- Born: Yolanda Ncokotwana South Africa
- Occupations: Artist, Filmmaker, Executive Producer, Designer, Inntrepreneur

= Yolanda Ncokotwana =

South African TV Presenter and producer

Yolanda Ncokotwana Yolanda Ncokotwana is a film and television professional specializing in production, financing, project development and policy making. She is filmmaker, Story consultant, Executive Producer, Entrepreneur, Fashion, Clothing Boutique Co-owner, Former Sport Programme, Former Broadcaster. she has worked on in television, script consulting, and content management, she has overseen the funding of numerous award-winning films and launched co-production initiatives, including partnerships with Netflix and the Netherlands. A graduate in film production, she actively participates in international panels.

==Career==

Her broadcasting career began at the South African Broadcasting Corporation, rising-up the ranks to becoming a Commissioning Editor. Her achievements include acquiring international content, leading content strategies for various flagship programmes and international sporting events such as the 2014 FIFA World Cup, the 2015 Cricket World Cup and the 2016 RIO Olympic Games. Currently, she works at the National Film and Video Foundation as a Production and Development Manager. Her focus is the non-fiction genre where she has developed and consulted on films that have won multiple local, and international awards. Her passion is creating platforms to foster growth and development of local content both locally and internationally. Yolanda’s goal is to spearhead transformation in the film industry, ensuring the representation of different narratives.
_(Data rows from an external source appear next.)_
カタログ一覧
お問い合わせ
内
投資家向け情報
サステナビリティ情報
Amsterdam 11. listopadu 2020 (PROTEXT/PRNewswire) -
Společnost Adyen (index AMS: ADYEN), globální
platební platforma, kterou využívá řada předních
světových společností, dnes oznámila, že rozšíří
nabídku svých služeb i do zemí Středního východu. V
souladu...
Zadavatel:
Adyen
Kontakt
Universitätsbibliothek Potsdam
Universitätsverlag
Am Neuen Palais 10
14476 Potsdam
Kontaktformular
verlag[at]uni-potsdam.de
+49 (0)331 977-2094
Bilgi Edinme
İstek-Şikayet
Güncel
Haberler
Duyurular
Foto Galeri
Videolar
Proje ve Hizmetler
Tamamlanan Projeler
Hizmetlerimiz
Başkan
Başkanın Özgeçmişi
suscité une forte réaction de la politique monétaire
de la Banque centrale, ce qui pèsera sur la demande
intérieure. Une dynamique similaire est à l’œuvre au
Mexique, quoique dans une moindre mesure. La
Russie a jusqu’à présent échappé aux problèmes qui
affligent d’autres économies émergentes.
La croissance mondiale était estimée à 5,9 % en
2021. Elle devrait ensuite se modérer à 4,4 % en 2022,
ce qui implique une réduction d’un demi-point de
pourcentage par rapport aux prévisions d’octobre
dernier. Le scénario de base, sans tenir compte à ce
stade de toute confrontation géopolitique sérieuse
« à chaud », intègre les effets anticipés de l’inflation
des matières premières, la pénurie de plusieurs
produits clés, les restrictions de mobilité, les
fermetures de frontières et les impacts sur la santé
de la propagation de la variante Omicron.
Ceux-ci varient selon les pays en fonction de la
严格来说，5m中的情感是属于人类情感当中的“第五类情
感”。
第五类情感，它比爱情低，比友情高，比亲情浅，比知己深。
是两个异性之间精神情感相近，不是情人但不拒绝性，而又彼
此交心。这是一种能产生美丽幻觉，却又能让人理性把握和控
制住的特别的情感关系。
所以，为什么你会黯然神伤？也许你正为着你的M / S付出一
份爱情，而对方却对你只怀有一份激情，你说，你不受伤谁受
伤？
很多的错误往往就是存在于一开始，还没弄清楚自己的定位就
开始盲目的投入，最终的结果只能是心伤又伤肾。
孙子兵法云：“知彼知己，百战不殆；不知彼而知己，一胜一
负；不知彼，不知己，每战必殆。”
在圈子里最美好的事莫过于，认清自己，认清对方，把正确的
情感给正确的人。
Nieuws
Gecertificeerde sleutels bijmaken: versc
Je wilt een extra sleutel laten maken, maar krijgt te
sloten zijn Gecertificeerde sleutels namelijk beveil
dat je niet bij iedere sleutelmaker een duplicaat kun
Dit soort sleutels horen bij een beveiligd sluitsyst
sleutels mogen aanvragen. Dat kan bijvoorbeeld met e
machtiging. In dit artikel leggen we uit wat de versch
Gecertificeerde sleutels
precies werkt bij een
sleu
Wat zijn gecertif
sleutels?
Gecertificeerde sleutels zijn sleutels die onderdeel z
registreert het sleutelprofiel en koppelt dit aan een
She holds a Film and Production degree from the Tshwane University of Technology and is currently pursuing a degree in Creative Writing from the University of South Africa.

==Jury Member==
- Jackson Wild (2022)
- Joburg international Film Festival (2025)
- Indian Ocean International Film Festival (2nd edition)

==participation==

2018, she was part of the SEDIBA international financing programme for producers Designed for experienced and emerging producers in TV drama and feature film products and offers focused training in international financing, packaging, sales, and distribution, facilitated by NFVF.

In July 2020, she was part of the Mehret Mandefro-led Indaba Africa inaugural group of participants from across the African continent with career development focus, participating in online workshops between August 28 and September 11, 2020 with the chief aim of creating new ways of financing the changing African cinema by helping producers in terms of building finance bases for co-production from the scratch.